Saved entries
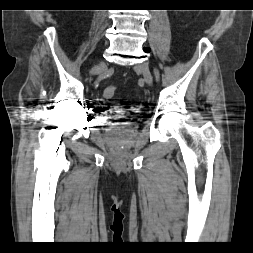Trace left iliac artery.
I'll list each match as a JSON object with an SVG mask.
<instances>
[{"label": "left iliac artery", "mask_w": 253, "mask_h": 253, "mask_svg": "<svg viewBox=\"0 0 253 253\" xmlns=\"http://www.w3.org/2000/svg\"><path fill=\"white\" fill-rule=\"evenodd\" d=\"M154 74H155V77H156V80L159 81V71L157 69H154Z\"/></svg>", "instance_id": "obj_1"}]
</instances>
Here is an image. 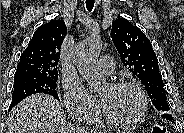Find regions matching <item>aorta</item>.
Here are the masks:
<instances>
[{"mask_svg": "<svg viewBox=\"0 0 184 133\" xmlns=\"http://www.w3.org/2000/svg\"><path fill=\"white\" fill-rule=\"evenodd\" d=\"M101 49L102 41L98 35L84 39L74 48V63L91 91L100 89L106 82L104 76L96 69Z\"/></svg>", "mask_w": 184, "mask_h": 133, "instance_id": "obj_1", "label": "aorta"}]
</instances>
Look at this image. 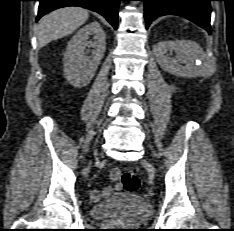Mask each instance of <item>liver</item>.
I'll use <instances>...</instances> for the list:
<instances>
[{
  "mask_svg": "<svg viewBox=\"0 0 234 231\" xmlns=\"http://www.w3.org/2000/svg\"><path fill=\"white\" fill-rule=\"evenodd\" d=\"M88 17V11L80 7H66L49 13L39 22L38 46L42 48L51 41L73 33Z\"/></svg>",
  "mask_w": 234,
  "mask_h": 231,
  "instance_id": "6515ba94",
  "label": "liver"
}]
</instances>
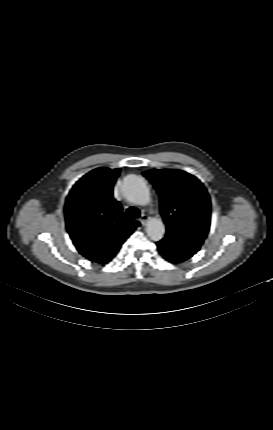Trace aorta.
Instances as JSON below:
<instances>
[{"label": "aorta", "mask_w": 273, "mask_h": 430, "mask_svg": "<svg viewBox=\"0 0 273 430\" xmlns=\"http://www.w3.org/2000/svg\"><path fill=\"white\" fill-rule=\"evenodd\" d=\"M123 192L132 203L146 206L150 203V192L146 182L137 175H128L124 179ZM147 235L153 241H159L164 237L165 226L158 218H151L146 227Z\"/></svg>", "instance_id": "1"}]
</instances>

Problem statement: Starting from the data above, filter for lines with "list" and copy each one.

Written reply:
I'll list each match as a JSON object with an SVG mask.
I'll use <instances>...</instances> for the list:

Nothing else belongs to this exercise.